Abitati come siamo – i più, non tutti – da giudizi inanellati su questo e su quello e, contemporaneamente, da i tanti moniti (giudizi?) sul fatto che giudicare non va bene, è separante, è poco spirituale etc. etc… pecchiamo in capacità di distinguere, valutare con fermezza, finendo col soffrire come cani. Sarebbe più appropriato dire, come umani. Il cane che non riflette, soffre magari sul momento, ma in seguito non si auto-commisera. Tuttavia non possiede capacità di discernimento, al punto da faticare a distinguere la merda da un cibo più consono.

Il discernimento è una qualità di giudizio da non confondere con la critica gratuita. Più che distruttiva in sé è spesso appesantita da quel “luogo” – e attitudine – da cui veniamo quando giudichiamo (difensivo, dimostrativo, comparativo, che la sa più lunga, dispregiativo…).

Distinguere il caldo dal freddo non richiede in automatico di lodare il primo per il suo carezzevole beneficio e di accusare il secondo per la sua gelida perfidia. In uno stato d’infiammazione, lodi e accuse si rovesciano: il primo sarà infuocata perfidia e il secondo carezzevole beneficio. Quella di confondere il distinguere con il giudicare – creare separazione, allontanare “per sempre”, scacciare dal cuore…  è una vecchia, antica, abitudine del cervello. Un’abitudine per quanto possa apparire tale non è la realtà (ultima).

Il discernimento è il buon terreno di un’azione chiara, in grado di risparmiarci guai e inutili sofferenze.
Come esercitare e coltivare di nuovo questo stato essenziale già presente in noi? Nel quotidiano ci soccorre la lavanderia e l'”arte” di preparare il bucato.

Meno distrattamente del solito dividete i panni sporchi per il colore, il tessuto, il tipo di lavaggio più adatto a seconda dello sporco… Si tratta di una valutazione.

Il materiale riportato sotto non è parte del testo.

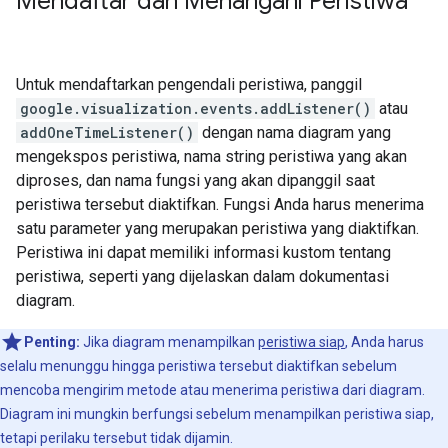
Mendaftar dan Menangani Peristiwa
Untuk mendaftarkan pengendali peristiwa, panggil
google.visualization.events.addListener()
atau
addOneTimeListener()
dengan nama diagram yang
mengekspos peristiwa, nama string peristiwa yang akan
diproses, dan nama fungsi yang akan dipanggil saat
peristiwa tersebut diaktifkan. Fungsi Anda harus menerima
satu parameter yang merupakan peristiwa yang diaktifkan.
Peristiwa ini dapat memiliki informasi kustom tentang
peristiwa, seperti yang dijelaskan dalam dokumentasi
diagram.
Penting:
Jika diagram menampilkan
peristiwa siap
, Anda harus
selalu menunggu hingga peristiwa tersebut diaktifkan sebelum
mencoba mengirim metode atau menerima peristiwa dari diagram.
Diagram ini mungkin berfungsi sebelum menampilkan peristiwa siap,
tetapi perilaku tersebut tidak dijamin.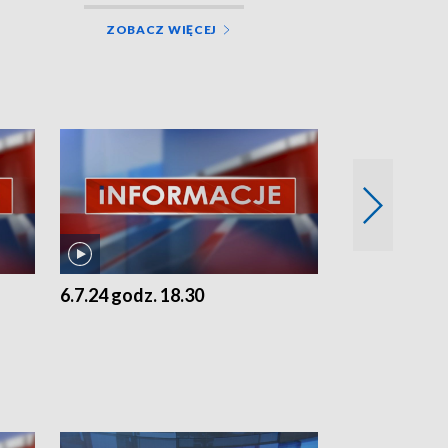
ZOBACZ WIĘCEJ
6.7.24 godz. 18.30
5.7.24 godz. 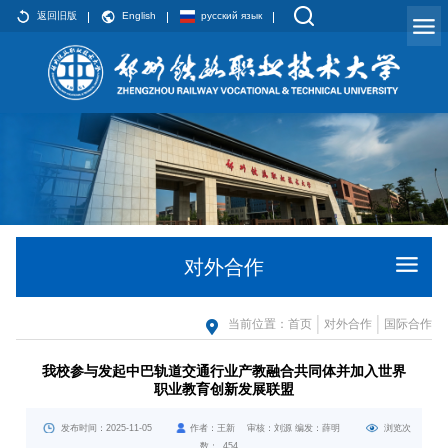
返回旧版
English
русский язык
对外合作
当前位置：
首页
对外合作
国际合作
我校参与发起中巴轨道交通行业产教融合共同体并加入世界
职业教育创新发展联盟
发布时间：2025-11-05
作者：王新 审核：刘源 编发：薛明
浏览次
数：
454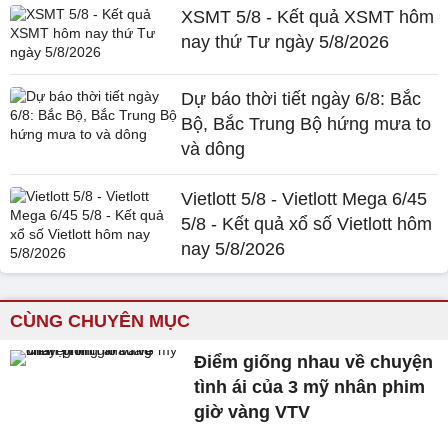
XSMT 5/8 - Kết quả XSMT hôm
nay thứ Tư ngày 5/8/2026
Dự báo thời tiết ngày 6/8: Bắc
Bộ, Bắc Trung Bộ hứng mưa to
và dông
Vietlott 5/8 - Vietlott Mega 6/45
5/8 - Kết quả xổ số Vietlott hôm
nay 5/8/2026
CÙNG CHUYÊN MỤC
Điểm giống nhau về chuyện
tình ái của 3 mỹ nhân phim
giờ vàng VTV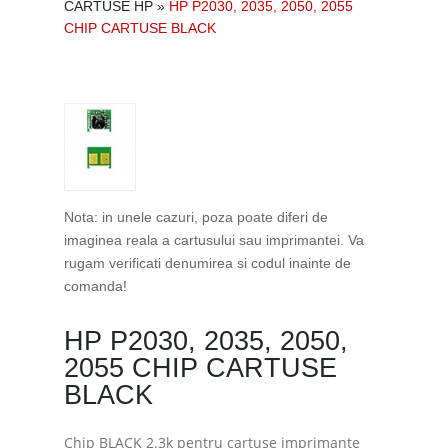
CARTUSE HP
»
HP P2030, 2035, 2050, 2055
CHIP CARTUSE BLACK
Nota: in unele cazuri, poza poate diferi de
imaginea reala a cartusului sau imprimantei. Va
rugam verificati denumirea si codul inainte de
comanda!
HP P2030, 2035, 2050,
2055 CHIP CARTUSE
BLACK
Chip BLACK 2.3k pentru cartuse imprimante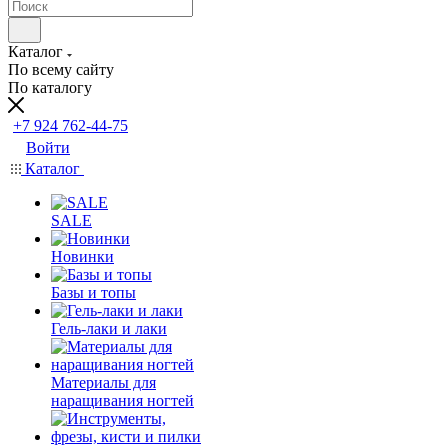
Каталог
По всему сайту
По каталогу
+7 924 762-44-75
Войти
Каталог
SALE
Новинки
Базы и топы
Гель-лаки и лаки
Материалы для
наращивания ногтей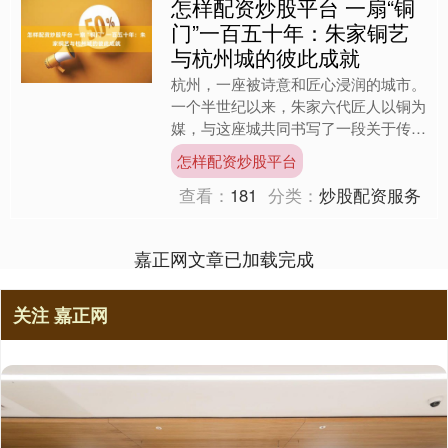
怎样配资炒股平台 一扇“铜
门”一百五十年：朱家铜艺
与杭州城的彼此成就
杭州，一座被诗意和匠心浸润的城市。
一个半世纪以来，朱家六代匠人以铜为
媒，与这座城共同书写了一段关于传
承、坚守与创新的传奇。从1875年绍
怎样配资炒股平台
兴的“朱府义大铜铺”，到....
查看：
181
分类：
炒股配资服务
嘉正网文章已加载完成
关注 嘉正网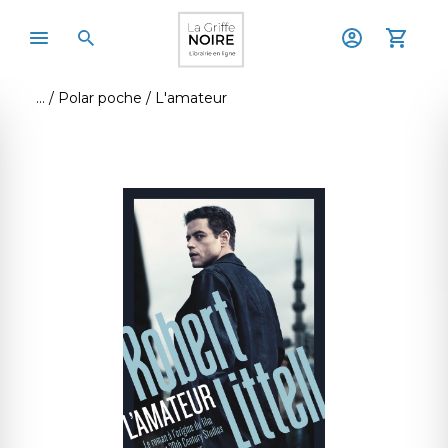
Polar poche
L'amateur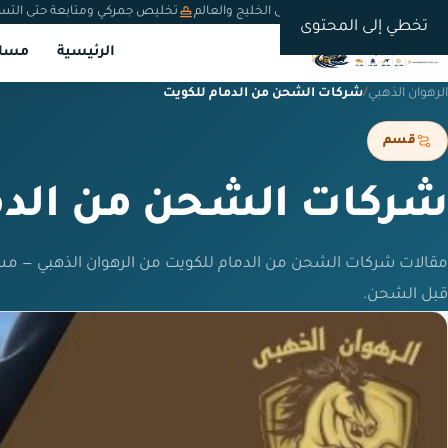
شحن دولي من السعودية إلى الخليج والعالم
تخليص جمركي ومتابعة حتى التس
تخطي إلى المحتوى
الرئيسية
مسار
الرهوان الذهبي
/
شركات الشحن من الدمام للكويت
قسم
شركات الشحن من الدم
مقالات شركات الشحن من الدمام للكويت من الرهوان الذهبي — مس
قبل الشحن.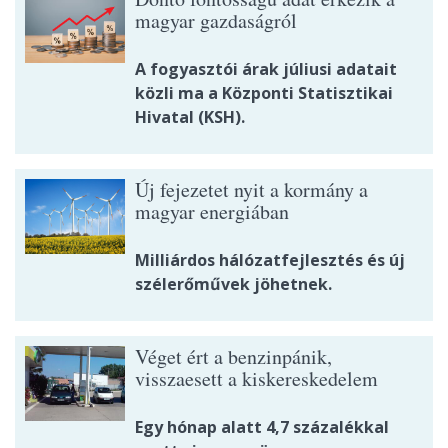
magyar gazdaságról
A fogyasztói árak júliusi adatait
közli ma a Központi Statisztikai
Hivatal (KSH).
Új fejezetet nyit a kormány a
magyar energiában
Milliárdos hálózatfejlesztés és új
szélerőművek jöhetnek.
Véget ért a benzinpánik,
visszaesett a kiskereskedelem
Egy hónap alatt 4,7 százalékkal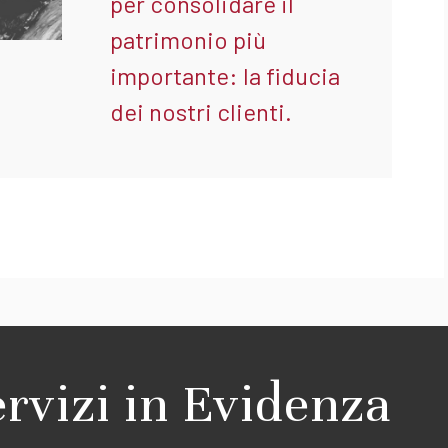
per consolidare il
patrimonio più
importante: la fiducia
dei nostri clienti.
ervizi in Evidenza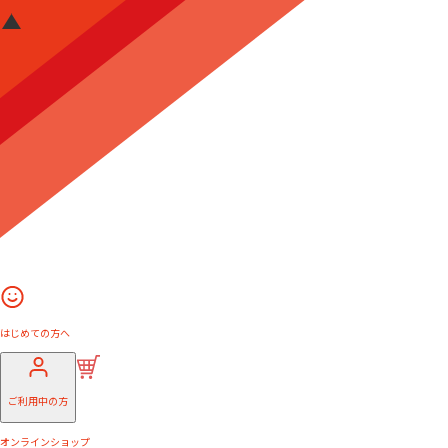
はじめての方へ
ご利用中の方
オンラインショップ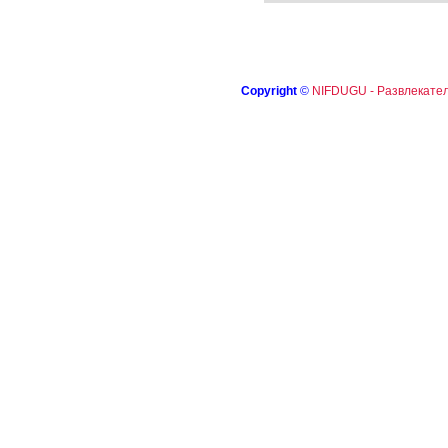
Copyright
©
NIFDUGU - Развлекател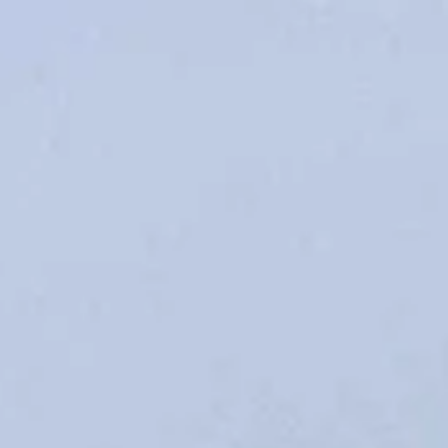
Openingstijden
Cadeau
Abonnement
Veelgestelde vragen
Contact & rout
De huidige taal van de website is Nederlands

Fatene una meditazione. Esagerate magari il tutto mettendoli in sacchi diversi. Ebbene sì, separateli. Questo sarà di certo a beneficio dei vostri indumenti e dell’esito di un “sereno” bucato. Inoltre non preclude, di combinare di nuovo il calzino bianco di pizzo con il jeans che tende a perdere colore.

Sebbene separati nell’oblò e giudicati più adatti a questo o a quel lavaggio, la camicetta di seta rosa non avrà cessato di combinarsi volentieri con la gonna scura di cotone, che nel frattempo continua a percepire il suo valore. Il maglione di lana continuerà ad amare il vestito di flanella pur giudicandolo un po’ frivolo e leggero. Fino ad accorgersi, giocosamente, che magari proprio ciò che li distingue invita, su un’altro piano, all’unione. L’atto di distinguere – separare – non significa dividere. E tantomeno per sempre.

Adesso altro non ho da dirvi che rammentarvi una frase che proprio l’altro ieri è giunta ai miei occhi: “La vita di un maestro zen è un continuo errore.” [Dogen]
Caspita, che discernimento! Allegra lavanderia, maestri zen.